→ THE TASK
The reply must be the number of lines in the following material that include the word "sharepoint", and nothing more.

─── EXERCISE INPUTS

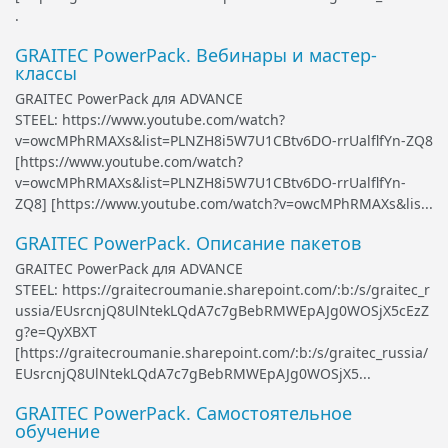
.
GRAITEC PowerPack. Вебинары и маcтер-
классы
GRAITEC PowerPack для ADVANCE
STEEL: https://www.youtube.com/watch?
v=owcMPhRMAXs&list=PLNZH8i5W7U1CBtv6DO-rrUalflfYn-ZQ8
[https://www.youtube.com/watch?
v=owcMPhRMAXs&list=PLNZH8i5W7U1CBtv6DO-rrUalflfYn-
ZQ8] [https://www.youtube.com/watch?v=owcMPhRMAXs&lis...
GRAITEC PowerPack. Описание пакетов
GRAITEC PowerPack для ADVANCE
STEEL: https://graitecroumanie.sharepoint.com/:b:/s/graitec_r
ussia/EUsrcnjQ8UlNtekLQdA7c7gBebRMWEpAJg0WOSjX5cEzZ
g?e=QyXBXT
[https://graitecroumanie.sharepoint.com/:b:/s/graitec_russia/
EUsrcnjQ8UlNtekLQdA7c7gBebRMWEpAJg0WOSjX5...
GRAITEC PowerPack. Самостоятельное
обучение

──────
─── EXERCISE INPUTS

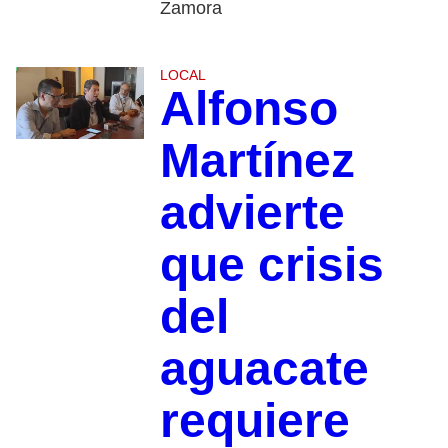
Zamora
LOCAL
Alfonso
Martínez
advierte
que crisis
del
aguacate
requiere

──────

→ WRITTEN SOLUTION
2